In quarto luogo, la inaspettata, ma prevedibile, crisi del prezzo del gas, con ricadute devastanti sul prezzo finale dell’energia, ma anche la crisi della complessa catena di approvvigionamento mondiale delle materie prime e dei lavorati necessari ad assicurare la transizione digitale ed energetica in corso. Un duro colpo alle rosee prospettive della ripresa postpandemica in corso, per il tessuto produttivo e i consumatori finali, con un consistente impatto sulle fasce più povere e sulle regioni più marginali dell’Ue. Non mancano i crescenti segnali di resistenze non secondarie all’agenda della transizione energetica e al pacchetto “Fitx55” presentato dalla Commissione a luglio e sul quale debbono esprimersi sia il Parlamento che il Consiglio nei prossimi mesi, col rischio di proteste sociali estese, prontamente sfruttabili dai tanti movimenti antieuropei e sovranisti di tutta Europa. Aspettiamo il prossimo momento della verità della Conferenza sul clima di Glasgow. Per ora registriamo con grande preoccupazione il World energy outlook speciale, appena pubblicato dall’Agenzia internazionale dell’energia, il più autorevole rapporto sulla materia. In esso si dice che le turbolenze sui mercati internazionali dell’energia non rallenteranno nel breve periodo e che le rotte intraprese da molti Paesi per la transizione energetica sono consistenti ma ancora lungi dall’essere sufficienti per raggiungere i target climatici che si è convenuto siano ormai urgenti.
Nodi di crisi che non favoriranno certamente altri due dossier rilevanti dell’Agenda europea: la riforma del Patto di stabilità e crescita, per il quale il dibattito sta cominciando ad entrare nel vivo, con i posizionamenti dell’Ecofin di settembre e la promessa, per quanto ancora limitata, dell’Unione europea della difesa. Senza avere qui evidenziato i molti scenari critici nelle relazioni esterne dell’Ue, dalla frontiera est, alla inconcludenza dell’ultimo summit sui Balcani che lascia di fatto mano libera in quell’area ad altri interessi (cinesi, russi, turchi, ecc.) alla Turchia, all’Africa e in particolare all’area del Sahel, dove si sta rafforzando la possibile costruzione di un nuovo califfato di matrice estremista, quale quello per ora sconfitto in Siria e Iraq. O ancora la perdurante conflittualità nel divorzio della Brexit, con il dossier dell’Irlanda del Nord che ribolle.

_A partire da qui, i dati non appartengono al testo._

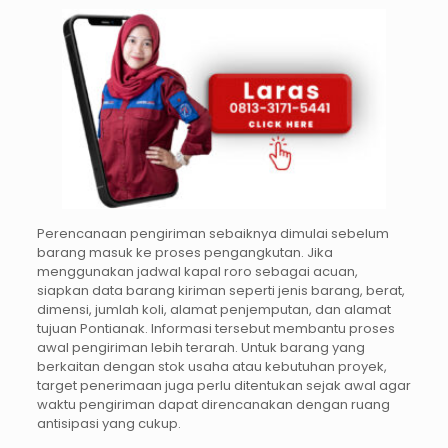
Perencanaan pengiriman sebaiknya dimulai sebelum
barang masuk ke proses pengangkutan. Jika
menggunakan jadwal kapal roro sebagai acuan,
siapkan data barang kiriman seperti jenis barang, berat,
dimensi, jumlah koli, alamat penjemputan, dan alamat
tujuan Pontianak. Informasi tersebut membantu proses
awal pengiriman lebih terarah. Untuk barang yang
berkaitan dengan stok usaha atau kebutuhan proyek,
target penerimaan juga perlu ditentukan sejak awal agar
waktu pengiriman dapat direncanakan dengan ruang
antisipasi yang cukup.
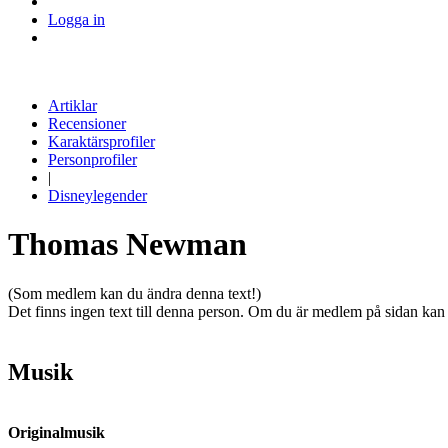
Logga in
Artiklar
Recensioner
Karaktärsprofiler
Personprofiler
|
Disneylegender
Thomas Newman
(Som medlem kan du ändra denna text!)
Det finns ingen text till denna person. Om du är medlem på sidan kan
Musik
Originalmusik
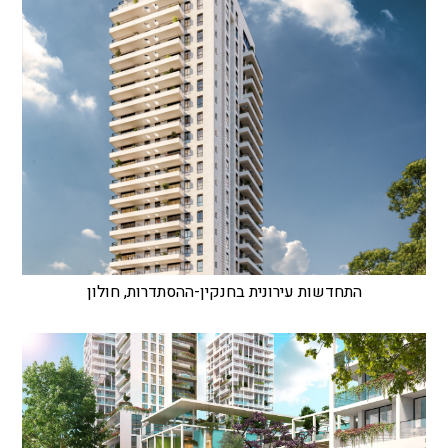
התחדשות עירונית בחנקין-ההסתדרות, חולון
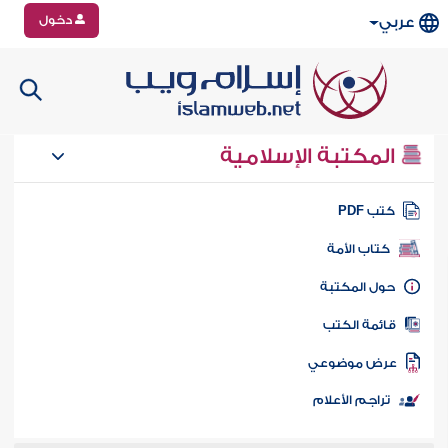
دخول
عربي
المكتبة الإسلامية
تب PDF
كتاب الأمة
ول المكتبة
ائمة الكتب
رض موضوعي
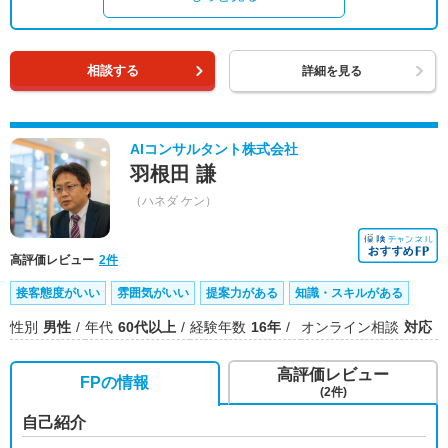
相談する
詳細を見る
AIコンサルタント株式会社
羽根田 謙
（ハネダ ケン）
高評価レビュー
2件
接客態度がいい
雰囲気がいい
提案力がある
知識・スキルがある
性別
男性
年代
60代以上
経験年数
16年
オンライン相談
対応
高評価レビュー
FPの情報
(2件)
自己紹介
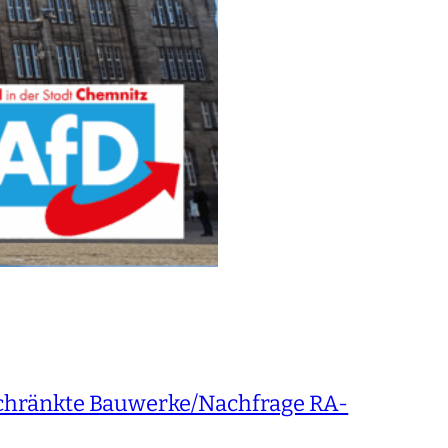
schränkte Bauwerke/Nachfrage RA-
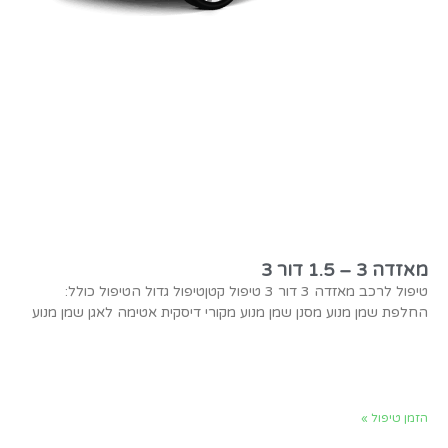
מאזדה 3 – 1.5 דור 3
טיפול לרכב מאזדה 3 דור 3 טיפול קטןטיפול גדול הטיפול כולל:
החלפת שמן מנוע מסנן שמן מנוע מקורי דיסקית אטימה לאגן שמן מנוע
הזמן טיפול »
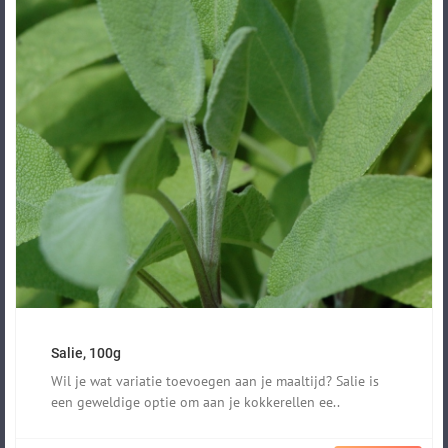
Salie, 100g
Wil je wat variatie toevoegen aan je maaltijd? Salie is
een geweldige optie om aan je kokkerellen ee..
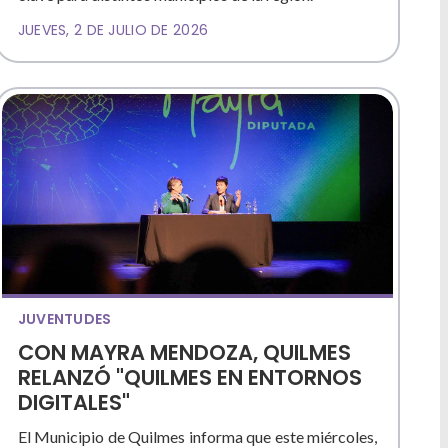
JUEVES, 2 DE JULIO DE 2026
JUVENTUDES
CON MAYRA MENDOZA, QUILMES
RELANZÓ "QUILMES EN ENTORNOS
DIGITALES"
El Municipio de Quilmes informa que este miércoles,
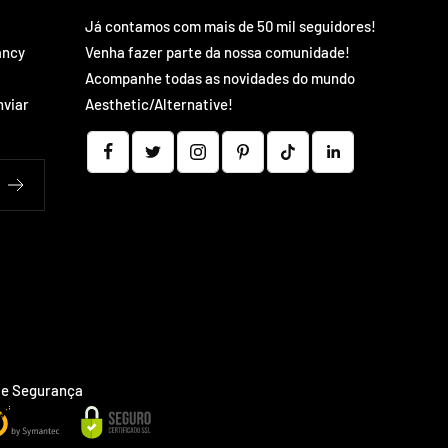
Já contamos com mais de 50 mil seguidores!
ancy
Venha fazer parte da nossa comunidade!
Acompanhe todas as novidades do mundo
nviar
Aesthetic/Alternative!
 e Segurança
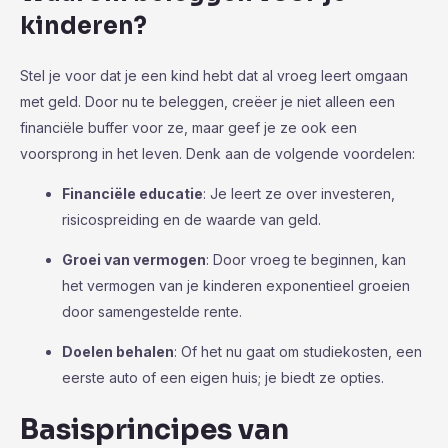
kinderen?
Stel je voor dat je een kind hebt dat al vroeg leert omgaan
met geld. Door nu te beleggen, creëer je niet alleen een
financiële buffer voor ze, maar geef je ze ook een
voorsprong in het leven. Denk aan de volgende voordelen:
Financiële educatie
: Je leert ze over investeren,
risicospreiding en de waarde van geld.
Groei van vermogen
: Door vroeg te beginnen, kan
het vermogen van je kinderen exponentieel groeien
door samengestelde rente.
Doelen behalen
: Of het nu gaat om studiekosten, een
eerste auto of een eigen huis; je biedt ze opties.
Basisprincipes van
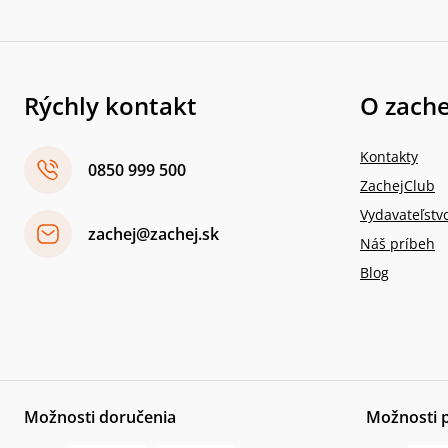
Rýchly kontakt
O zache
Kontakty
0850 999 500
ZachejClub
Vydavateľstv
zachej@zachej.sk
Náš príbeh
Blog
Možnosti doručenia
Možnosti 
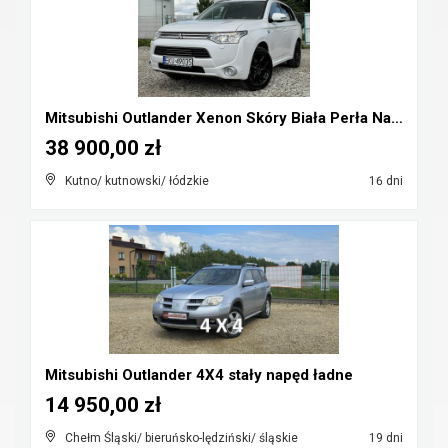
Mitsubishi Outlander Xenon Skóry Biała Perła Navi ...
38 900,00 zł
Kutno/ kutnowski/ łódzkie
16 dni
Mitsubishi Outlander 4X4 stały napęd ładne
14 950,00 zł
Chełm Śląski/ bieruńsko-lędziński/ śląskie
19 dni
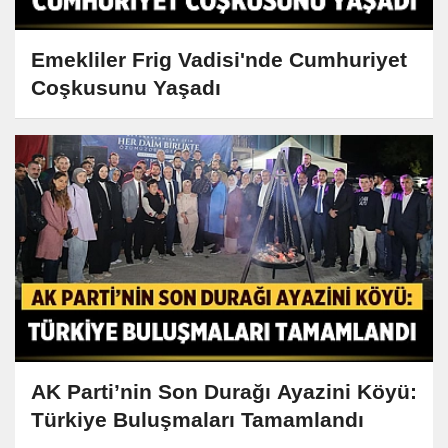
Emekliler Frig Vadisi'nde Cumhuriyet
Coşkusunu Yaşadı
AK Parti’nin Son Durağı Ayazini Köyü:
Türkiye Buluşmaları Tamamlandı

Certo gli elementi di divisione e di crisi non sono mai mancati nella travagliata costruzione europea, che è pur sempre avanzata. Ma la rilevanza sistemica e nevralgica di alcuni di quelli richiamati rischia non solo di impedire quella unità di intenti efficace e percepita dei primi due anni, ma anche di mettere a rischio il conseguimento di quei risultati di trasformazione, autonomia strategica e rafforzamento del ruolo dell’Ue, al suo interno e verso l’esterno, che è stata la promessa e la cifra del percorso europeo in questa prima metà della legislatura, iniziata con le elezioni del maggio 2019. Insomma, forse la via del Rinascimento europeo intrapresa subirà solo qualche significativa battuta di arresto da qui alla prossima estate, o forse potrebbe anche finire sugli scogli o essere travolta dalle tempeste.
Il dado non è tratto. Ma proprio per questo è necessaria una forte, unitaria e lungimirante azione delle principali forze politiche, sociali, economiche, culturali e spirituali europee. Perché, come avvenne nel 2019, non si lasci il campo a chi vuole fare arenare questo Rinascimento europeo.